Detailed Explanation of TCP Congestion Avoidance Mechanism

1. Problem Background

In TCP congestion control, Congestion Avoidance is the core phase following Slow Start. Its goal is to steadily approach the network bottleneck bandwidth, avoiding network congestion caused by excessive data transmission.

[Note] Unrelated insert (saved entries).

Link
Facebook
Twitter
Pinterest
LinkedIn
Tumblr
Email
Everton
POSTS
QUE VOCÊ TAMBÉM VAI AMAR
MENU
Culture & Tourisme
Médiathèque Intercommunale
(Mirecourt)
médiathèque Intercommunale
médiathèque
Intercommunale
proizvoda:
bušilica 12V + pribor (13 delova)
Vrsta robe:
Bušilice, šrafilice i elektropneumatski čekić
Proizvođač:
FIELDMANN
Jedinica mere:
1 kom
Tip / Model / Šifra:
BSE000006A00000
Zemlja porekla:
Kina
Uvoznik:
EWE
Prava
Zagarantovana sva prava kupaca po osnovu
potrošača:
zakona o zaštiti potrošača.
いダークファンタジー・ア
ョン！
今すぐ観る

Unlike the exponential growth of slow start, congestion avoidance adopts a linear growth strategy to dynamically adjust the size of the congestion window (cwnd).

2. Core Mechanism: Transition from Slow Start to Congestion Avoidance

(1) Limitations of Slow Start

• Slow Start phase: cwnd starts from an initial value (e.g., 1 MSS) and increases by 1 MSS for each ACK received (exponential growth).
• Problem: If exponential growth continues, cwnd will quickly exceed network capacity, causing significant packet loss.

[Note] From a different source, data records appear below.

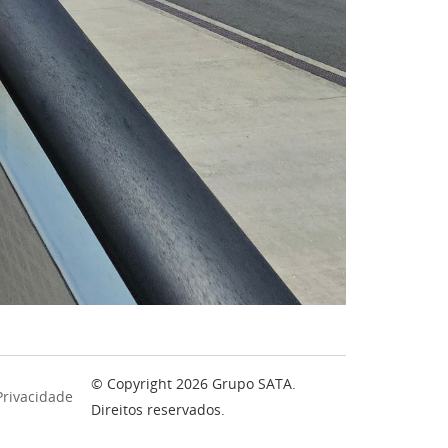
© Copyright
2026
Grupo SATA.
 Privacidade
Direitos reservados.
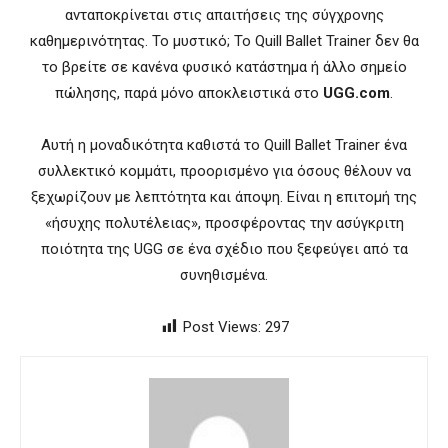
ανταποκρίνεται στις απαιτήσεις της σύγχρονης
καθημερινότητας. Το μυστικό; Το Quill Ballet Trainer δεν θα
το βρείτε σε κανένα φυσικό κατάστημα ή άλλο σημείο
πώλησης, παρά μόνο αποκλειστικά στο
UGG.com
.
Αυτή η μοναδικότητα καθιστά το Quill Ballet Trainer ένα
συλλεκτικό κομμάτι, προορισμένο για όσους θέλουν να
ξεχωρίζουν με λεπτότητα και άποψη. Είναι η επιτομή της
«ήσυχης πολυτέλειας», προσφέροντας την ασύγκριτη
ποιότητα της UGG σε ένα σχέδιο που ξεφεύγει από τα
συνηθισμένα.
Post Views:
297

(2) Timing of Switching to Congestion Avoidance

• Threshold (ssthresh): Switch from Slow Start to Congestion Avoidance when cwnd ≥ ssthresh.
• Packet Loss Event: When timeout retransmission occurs or duplicate ACKs are received (triggering Fast Retransmit), ssthresh is reset, and congestion avoidance is entered.

3. Specific Rules of Congestion Avoidance

(1) Principle of Linear Growth

• For every RTT (Round-Trip Time), cwnd increases by 1 MSS (instead of "1 MSS per ACK" in Slow Start).
• Equivalent implementation: For each ACK received, cwnd increases by \(\frac{1}{cwnd}\) MSS (i.e., a cumulative increase of 1 MSS per RTT).
  Formula:

\[ \text{cwnd} = \text{cwnd} + \frac{1}{\text{cwnd}} \quad (\text{unit: MSS}) \]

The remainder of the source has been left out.